Stored dataset items
╭──

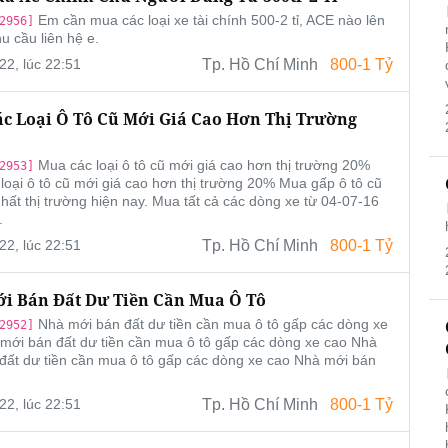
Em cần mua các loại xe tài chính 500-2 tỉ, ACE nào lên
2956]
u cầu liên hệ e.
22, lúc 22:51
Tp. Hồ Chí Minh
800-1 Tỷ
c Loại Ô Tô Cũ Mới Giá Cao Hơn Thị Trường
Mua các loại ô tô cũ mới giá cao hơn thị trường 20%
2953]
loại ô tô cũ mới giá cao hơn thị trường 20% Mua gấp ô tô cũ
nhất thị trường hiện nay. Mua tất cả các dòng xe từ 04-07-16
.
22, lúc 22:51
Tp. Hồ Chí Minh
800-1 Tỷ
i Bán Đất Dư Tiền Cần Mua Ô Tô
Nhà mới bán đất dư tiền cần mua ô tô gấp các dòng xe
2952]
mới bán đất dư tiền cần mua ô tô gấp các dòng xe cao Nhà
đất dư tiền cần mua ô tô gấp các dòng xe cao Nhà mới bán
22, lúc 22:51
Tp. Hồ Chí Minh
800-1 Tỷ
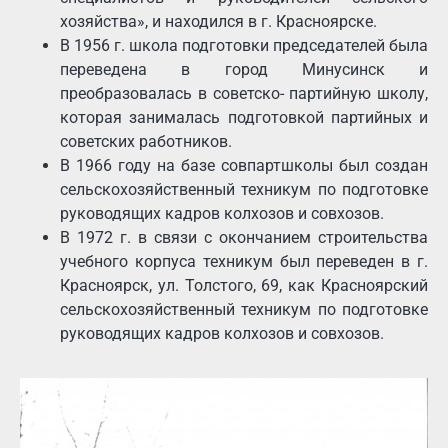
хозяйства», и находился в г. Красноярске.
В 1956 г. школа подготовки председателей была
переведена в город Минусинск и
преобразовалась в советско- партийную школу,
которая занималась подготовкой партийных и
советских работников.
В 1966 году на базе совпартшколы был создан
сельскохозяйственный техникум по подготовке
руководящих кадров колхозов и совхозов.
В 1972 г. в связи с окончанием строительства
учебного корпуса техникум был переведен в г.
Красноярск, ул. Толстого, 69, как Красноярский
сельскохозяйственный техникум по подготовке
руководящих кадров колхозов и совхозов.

╰──

Retype each line of the records exactly as it reads; no pictures belong in the copy.

• Exercise result
Em cần mua các loại xe tài chính 500-2 tỉ, ACE nào lên
2956]
u cầu liên hệ e.
22, lúc 22:51
Tp. Hồ Chí Minh
800-1 Tỷ
c Loại Ô Tô Cũ Mới Giá Cao Hơn Thị Trường
Mua các loại ô tô cũ mới giá cao hơn thị trường 20%
2953]
loại ô tô cũ mới giá cao hơn thị trường 20% Mua gấp ô tô cũ
nhất thị trường hiện nay. Mua tất cả các dòng xe từ 04-07-16
.
22, lúc 22:51
Tp. Hồ Chí Minh
800-1 Tỷ
i Bán Đất Dư Tiền Cần Mua Ô Tô
Nhà mới bán đất dư tiền cần mua ô tô gấp các dòng xe
2952]
mới bán đất dư tiền cần mua ô tô gấp các dòng xe cao Nhà
đất dư tiền cần mua ô tô gấp các dòng xe cao Nhà mới bán
22, lúc 22:51
Tp. Hồ Chí Minh
800-1 Tỷ
хозяйства», и находился в г. Красноярске.
В 1956 г. школа подготовки председателей была
переведена в город Минусинск и
преобразовалась в советско- партийную школу,
которая занималась подготовкой партийных и
советских работников.
В 1966 году на базе совпартшколы был создан
сельскохозяйственный техникум по подготовке
руководящих кадров колхозов и совхозов.
В 1972 г. в связи с окончанием строительства
учебного корпуса техникум был переведен в г.
Красноярск, ул. Толстого, 69, как Красноярский
сельскохозяйственный техникум по подготовке
руководящих кадров колхозов и совхозов.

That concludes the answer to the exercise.